Exercise goal:
Reproduce word for word the lines between those holding "Counselingtoys.com (402, 1753)" and "You are a GUI agent. The screenshot is 294×2576.", inclusive, and nothing else from the data below.

Information supplied:

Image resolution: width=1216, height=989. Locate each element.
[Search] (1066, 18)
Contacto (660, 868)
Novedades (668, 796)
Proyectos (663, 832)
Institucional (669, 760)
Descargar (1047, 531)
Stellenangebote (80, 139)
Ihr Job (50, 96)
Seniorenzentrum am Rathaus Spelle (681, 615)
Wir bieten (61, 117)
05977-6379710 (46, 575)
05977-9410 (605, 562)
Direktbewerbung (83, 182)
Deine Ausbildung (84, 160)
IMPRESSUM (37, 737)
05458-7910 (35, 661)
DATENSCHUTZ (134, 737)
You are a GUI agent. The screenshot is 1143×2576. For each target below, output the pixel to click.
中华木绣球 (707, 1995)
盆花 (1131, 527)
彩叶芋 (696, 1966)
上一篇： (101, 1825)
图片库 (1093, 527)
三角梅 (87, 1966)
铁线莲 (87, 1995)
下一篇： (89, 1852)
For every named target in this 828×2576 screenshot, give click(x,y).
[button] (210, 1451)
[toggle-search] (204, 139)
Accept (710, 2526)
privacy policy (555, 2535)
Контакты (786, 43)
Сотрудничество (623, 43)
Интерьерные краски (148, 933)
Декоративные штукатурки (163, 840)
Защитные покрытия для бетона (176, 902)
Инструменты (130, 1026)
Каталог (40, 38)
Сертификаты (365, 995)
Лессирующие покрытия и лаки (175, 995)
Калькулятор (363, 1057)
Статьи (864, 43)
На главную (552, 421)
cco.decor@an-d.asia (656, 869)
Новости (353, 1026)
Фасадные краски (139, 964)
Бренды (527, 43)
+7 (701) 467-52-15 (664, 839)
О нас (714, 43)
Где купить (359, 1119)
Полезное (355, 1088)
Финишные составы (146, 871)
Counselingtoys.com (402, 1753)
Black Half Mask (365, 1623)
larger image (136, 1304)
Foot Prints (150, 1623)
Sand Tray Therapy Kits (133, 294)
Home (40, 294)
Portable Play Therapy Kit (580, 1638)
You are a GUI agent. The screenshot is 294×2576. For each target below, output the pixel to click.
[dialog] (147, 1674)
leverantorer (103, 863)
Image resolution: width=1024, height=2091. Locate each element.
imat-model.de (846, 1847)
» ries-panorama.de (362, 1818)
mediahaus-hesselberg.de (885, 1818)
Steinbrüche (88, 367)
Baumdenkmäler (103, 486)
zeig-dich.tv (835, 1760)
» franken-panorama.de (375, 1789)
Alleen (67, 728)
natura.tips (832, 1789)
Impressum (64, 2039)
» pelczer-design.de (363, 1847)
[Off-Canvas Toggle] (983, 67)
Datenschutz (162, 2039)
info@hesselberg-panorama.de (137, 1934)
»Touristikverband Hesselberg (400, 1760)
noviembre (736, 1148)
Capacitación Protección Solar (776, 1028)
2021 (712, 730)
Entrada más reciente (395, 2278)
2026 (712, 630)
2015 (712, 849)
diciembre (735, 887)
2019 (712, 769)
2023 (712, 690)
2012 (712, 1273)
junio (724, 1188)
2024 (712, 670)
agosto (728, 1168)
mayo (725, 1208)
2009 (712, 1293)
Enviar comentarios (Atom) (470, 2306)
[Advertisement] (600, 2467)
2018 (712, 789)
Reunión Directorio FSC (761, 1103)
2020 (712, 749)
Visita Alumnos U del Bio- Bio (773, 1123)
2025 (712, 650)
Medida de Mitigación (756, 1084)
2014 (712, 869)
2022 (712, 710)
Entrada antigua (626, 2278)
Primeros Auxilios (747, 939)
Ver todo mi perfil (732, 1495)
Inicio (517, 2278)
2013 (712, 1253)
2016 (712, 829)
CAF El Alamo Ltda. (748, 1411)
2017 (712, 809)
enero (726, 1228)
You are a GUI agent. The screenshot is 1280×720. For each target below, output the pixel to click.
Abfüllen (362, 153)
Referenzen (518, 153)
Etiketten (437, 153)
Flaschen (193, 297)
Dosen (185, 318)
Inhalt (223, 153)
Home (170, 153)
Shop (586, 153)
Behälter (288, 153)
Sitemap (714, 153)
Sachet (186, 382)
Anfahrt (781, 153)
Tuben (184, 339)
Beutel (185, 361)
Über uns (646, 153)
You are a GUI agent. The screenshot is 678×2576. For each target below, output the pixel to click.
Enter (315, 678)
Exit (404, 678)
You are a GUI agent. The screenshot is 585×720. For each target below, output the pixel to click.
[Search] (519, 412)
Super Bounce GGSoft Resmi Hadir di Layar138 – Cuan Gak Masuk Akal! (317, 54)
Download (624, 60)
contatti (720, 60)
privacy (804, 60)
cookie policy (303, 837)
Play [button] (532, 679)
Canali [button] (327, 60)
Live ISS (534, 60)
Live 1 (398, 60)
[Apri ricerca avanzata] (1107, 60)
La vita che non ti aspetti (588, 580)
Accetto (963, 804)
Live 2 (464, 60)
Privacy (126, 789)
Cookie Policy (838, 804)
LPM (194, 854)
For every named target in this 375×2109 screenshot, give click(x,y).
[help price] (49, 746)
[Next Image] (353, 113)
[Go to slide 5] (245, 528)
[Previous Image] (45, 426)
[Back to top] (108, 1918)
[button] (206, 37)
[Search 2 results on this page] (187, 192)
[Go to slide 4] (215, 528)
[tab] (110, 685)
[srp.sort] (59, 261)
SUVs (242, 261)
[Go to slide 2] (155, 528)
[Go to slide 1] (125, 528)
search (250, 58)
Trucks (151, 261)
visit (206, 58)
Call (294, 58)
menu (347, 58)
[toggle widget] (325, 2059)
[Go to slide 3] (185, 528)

Answer space:
Counselingtoys.com (402, 1753)
Black Half Mask (365, 1623)
larger image (136, 1304)
Foot Prints (150, 1623)
Sand Tray Therapy Kits (133, 294)
Home (40, 294)
Portable Play Therapy Kit (580, 1638)
You are a GUI agent. The screenshot is 294×2576. For each target below, output the pixel to click.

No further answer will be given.